Understood in this light, the 2012 Obama vs. Romney election appears the ideal type of the old-school American presidential contest. One of Romney's worst nights in the campaign, you will recall, came when he was asked a question about the lack of gender parity on his team, and he blustered through an explanation about how his advisors had gone through "binders full of women" looking for plausible candidates.
Romney obviously misspoke embarrassingly on this occasion, and the point went to Obama by comparison. But what we perhaps did not appreciate sufficiently at the time was that—even in the course of flubbing this response—Romney was nonetheless paying homage to the shared values. He was acknowledging that presidential candidates have some obligation to try to ensure diversity and gender equality on their staff. We can therefore only regard such a "gaffe" in hindsight with nostalgic appreciation.

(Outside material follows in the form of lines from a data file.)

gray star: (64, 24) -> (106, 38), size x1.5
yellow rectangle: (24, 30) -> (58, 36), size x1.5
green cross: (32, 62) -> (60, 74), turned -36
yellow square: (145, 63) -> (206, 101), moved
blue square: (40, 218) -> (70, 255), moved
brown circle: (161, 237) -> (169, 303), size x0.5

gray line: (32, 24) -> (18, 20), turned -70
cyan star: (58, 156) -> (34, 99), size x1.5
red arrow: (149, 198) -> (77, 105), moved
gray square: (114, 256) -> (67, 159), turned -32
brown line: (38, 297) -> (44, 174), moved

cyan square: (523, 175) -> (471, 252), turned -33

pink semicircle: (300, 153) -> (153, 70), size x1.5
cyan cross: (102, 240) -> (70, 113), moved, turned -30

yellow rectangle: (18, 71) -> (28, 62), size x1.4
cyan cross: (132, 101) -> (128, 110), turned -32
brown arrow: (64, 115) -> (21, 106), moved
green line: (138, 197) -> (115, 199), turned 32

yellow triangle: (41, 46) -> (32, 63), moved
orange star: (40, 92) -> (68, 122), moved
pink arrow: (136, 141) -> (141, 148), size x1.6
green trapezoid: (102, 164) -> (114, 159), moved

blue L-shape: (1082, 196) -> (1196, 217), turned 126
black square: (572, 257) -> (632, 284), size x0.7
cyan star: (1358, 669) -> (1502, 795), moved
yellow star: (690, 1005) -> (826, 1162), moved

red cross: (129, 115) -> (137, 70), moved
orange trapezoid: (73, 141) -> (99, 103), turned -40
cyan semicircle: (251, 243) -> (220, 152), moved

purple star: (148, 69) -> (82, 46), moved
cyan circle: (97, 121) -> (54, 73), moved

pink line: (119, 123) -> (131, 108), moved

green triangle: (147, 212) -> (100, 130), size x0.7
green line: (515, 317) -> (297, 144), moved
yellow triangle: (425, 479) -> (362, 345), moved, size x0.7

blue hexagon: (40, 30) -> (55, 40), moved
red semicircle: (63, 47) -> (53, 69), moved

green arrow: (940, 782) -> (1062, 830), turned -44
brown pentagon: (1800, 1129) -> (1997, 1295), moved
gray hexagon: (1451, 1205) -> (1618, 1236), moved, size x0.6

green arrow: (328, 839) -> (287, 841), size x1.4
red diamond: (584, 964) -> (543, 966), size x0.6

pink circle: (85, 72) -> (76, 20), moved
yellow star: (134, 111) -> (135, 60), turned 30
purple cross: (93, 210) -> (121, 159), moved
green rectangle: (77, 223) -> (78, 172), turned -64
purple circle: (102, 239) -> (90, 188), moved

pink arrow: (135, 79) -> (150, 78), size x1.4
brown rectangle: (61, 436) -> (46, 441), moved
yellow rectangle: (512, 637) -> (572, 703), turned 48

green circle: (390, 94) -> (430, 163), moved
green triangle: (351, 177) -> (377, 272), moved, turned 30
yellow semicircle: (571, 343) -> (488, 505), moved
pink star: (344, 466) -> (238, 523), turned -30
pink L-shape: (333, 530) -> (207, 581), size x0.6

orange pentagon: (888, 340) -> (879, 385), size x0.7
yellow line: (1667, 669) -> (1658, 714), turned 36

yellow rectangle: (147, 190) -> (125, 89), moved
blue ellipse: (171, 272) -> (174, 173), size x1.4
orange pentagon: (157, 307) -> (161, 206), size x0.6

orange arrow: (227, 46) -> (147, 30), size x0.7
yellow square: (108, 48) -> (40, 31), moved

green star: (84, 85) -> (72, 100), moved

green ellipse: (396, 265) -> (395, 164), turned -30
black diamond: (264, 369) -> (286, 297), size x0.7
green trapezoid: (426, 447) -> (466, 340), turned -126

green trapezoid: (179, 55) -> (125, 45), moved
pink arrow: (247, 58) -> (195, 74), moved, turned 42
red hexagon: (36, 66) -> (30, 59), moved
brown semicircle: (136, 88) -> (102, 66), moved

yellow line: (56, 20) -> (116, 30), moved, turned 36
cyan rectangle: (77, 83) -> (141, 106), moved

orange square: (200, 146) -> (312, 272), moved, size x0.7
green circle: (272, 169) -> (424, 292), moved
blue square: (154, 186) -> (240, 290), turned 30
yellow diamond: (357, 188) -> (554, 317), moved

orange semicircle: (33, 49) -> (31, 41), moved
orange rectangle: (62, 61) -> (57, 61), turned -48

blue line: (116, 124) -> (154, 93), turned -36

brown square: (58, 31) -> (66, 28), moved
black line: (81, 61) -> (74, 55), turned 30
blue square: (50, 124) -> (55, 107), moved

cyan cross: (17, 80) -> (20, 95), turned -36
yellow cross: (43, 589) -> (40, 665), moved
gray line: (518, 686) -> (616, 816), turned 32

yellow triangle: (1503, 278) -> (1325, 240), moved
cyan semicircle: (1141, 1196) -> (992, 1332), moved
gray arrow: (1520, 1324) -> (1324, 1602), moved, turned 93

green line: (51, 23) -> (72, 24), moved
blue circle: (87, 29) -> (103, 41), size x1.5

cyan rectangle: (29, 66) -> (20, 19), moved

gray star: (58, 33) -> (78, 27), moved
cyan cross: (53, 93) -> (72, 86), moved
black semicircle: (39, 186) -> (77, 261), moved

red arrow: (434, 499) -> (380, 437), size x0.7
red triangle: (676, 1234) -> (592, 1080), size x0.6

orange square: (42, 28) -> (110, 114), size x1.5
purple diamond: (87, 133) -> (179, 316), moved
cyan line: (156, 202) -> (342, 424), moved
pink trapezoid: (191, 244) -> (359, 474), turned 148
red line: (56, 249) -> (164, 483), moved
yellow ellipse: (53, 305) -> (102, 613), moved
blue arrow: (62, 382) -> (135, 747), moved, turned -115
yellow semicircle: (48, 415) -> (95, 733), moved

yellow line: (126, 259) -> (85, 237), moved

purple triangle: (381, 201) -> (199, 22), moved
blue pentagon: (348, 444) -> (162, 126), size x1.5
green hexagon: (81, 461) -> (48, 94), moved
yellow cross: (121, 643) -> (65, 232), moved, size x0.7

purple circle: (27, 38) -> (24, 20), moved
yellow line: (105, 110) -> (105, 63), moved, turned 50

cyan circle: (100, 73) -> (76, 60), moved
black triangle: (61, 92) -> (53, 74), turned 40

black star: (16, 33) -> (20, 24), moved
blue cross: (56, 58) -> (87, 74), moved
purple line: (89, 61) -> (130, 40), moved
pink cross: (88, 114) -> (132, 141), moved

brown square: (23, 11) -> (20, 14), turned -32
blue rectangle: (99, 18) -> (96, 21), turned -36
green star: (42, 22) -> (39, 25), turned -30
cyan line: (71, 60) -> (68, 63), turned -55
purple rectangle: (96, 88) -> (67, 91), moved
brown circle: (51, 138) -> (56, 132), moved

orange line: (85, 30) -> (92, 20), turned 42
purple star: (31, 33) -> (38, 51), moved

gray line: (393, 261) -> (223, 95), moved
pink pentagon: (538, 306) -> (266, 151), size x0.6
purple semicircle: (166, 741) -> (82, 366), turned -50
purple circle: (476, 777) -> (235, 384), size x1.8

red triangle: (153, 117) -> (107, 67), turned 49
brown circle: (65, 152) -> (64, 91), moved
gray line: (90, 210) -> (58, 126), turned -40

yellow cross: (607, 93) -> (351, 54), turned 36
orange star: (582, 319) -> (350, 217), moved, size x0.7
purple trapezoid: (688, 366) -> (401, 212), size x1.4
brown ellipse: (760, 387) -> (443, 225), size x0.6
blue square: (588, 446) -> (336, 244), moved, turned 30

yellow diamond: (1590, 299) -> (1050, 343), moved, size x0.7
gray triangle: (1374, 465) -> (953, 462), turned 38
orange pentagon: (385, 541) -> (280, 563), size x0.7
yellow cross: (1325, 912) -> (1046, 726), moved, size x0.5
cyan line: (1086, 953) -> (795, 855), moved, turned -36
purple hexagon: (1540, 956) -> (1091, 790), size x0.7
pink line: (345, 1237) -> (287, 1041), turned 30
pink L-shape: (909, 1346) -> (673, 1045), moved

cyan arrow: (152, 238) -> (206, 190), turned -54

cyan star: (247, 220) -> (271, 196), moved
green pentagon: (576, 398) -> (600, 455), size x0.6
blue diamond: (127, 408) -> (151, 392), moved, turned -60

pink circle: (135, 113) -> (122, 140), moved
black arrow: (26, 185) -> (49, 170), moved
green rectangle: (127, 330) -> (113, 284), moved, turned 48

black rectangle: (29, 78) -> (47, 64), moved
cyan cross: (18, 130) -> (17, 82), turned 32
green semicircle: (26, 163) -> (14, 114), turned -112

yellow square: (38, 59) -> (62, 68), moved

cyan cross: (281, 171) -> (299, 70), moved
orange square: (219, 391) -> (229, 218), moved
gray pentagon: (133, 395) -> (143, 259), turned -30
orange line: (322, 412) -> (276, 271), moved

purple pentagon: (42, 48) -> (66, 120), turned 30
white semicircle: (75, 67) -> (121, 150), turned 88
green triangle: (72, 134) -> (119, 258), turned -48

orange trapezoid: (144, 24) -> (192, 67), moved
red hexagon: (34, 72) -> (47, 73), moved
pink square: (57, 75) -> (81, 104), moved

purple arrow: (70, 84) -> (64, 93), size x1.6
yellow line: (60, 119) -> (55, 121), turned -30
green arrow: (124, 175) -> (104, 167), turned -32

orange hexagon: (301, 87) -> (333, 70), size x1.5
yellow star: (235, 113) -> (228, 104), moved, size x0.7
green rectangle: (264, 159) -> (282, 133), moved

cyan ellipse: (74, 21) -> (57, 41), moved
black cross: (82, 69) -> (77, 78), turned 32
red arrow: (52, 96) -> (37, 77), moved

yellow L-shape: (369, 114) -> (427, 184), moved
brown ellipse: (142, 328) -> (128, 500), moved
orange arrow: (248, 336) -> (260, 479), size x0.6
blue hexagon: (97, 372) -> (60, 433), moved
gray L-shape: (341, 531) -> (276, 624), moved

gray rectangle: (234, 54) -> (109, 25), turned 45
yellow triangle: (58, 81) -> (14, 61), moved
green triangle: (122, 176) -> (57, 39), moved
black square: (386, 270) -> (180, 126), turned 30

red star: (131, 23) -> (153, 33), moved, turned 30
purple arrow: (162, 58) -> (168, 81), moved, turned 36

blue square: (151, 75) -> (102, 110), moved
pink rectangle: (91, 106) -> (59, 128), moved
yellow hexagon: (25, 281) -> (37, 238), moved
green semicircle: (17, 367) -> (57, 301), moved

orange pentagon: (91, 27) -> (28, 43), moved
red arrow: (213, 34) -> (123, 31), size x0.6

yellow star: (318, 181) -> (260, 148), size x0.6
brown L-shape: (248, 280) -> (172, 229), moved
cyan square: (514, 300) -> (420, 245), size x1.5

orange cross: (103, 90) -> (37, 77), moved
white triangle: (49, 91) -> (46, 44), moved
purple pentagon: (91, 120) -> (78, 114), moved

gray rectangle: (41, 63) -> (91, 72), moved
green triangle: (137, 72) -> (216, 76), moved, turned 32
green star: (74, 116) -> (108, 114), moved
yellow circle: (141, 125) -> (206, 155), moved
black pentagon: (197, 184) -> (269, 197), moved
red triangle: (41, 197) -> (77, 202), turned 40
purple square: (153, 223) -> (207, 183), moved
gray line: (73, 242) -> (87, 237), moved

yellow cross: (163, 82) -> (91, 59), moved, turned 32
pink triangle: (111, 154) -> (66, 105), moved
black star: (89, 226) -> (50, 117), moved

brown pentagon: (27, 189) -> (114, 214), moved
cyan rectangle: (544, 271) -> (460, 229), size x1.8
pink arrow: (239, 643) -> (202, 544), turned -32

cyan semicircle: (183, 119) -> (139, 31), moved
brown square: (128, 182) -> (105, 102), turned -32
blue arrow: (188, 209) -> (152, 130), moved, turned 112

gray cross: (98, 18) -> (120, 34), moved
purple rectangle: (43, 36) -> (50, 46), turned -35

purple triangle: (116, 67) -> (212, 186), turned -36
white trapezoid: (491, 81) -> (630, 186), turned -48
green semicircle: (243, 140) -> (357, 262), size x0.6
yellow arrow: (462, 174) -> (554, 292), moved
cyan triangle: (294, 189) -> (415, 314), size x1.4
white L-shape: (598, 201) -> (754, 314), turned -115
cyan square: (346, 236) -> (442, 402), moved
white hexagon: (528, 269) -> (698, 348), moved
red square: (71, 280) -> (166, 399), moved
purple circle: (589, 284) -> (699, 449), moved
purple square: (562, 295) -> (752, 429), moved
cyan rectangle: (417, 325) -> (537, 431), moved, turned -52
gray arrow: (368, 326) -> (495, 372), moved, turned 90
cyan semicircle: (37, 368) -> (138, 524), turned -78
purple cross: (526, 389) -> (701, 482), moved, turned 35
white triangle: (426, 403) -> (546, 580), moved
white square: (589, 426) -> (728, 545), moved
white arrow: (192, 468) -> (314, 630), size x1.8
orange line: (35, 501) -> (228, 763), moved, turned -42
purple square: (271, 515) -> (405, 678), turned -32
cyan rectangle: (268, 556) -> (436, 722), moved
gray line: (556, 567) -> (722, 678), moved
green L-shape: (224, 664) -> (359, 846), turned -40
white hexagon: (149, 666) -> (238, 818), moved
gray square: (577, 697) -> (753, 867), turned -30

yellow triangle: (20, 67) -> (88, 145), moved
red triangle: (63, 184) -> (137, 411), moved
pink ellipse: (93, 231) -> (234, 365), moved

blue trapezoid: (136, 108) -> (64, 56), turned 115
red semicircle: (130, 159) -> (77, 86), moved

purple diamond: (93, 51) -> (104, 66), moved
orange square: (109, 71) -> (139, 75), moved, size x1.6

What happened with the launch of the Trump candidacy was something altogether different and unrecognizable to many of us, schooled as we were in the old virtue-contest. Here was someone who completely, brazenly, and defiantly failed every element of the virtue test. Every campaign speech he gave was one long "gaffe" by the standards of the old debate. Every gesture of his stubby fingers and every glint of his porcine eyes blasphemed against the presumed shared values.
This, above all else, was the reason we all kept thinking his campaign was imminently doomed. By every rule of the game as we had seen it played before, he had already lost. We had seen Romney doomed because of comments about "binders" and "takers" and "self-deportation," so how much more completely—we thought—must Trump fail when there was video footage of him talking about assaulting women, recorded speeches of him describing Mexican immigrants as "rapists," and public statements from his campaign staff calling for a "ban" on people on the basis of religion?
At some level, we almost couldn't believe our luck. The Republicans had seemingly left the field of combat. They had ceded the mantle of virtue to us by default. In the old days, we had to deal with a rival who was claiming superior rights to our own cherished values. We had to confront neocons who insisted that they cared more about democracy and human rights than we did. When we accused right-wingers of being racist and sexist, they might very well turn it around and challenge us on the same ground: pointing to some Democratic politician who had just made a racist gaffe, etc.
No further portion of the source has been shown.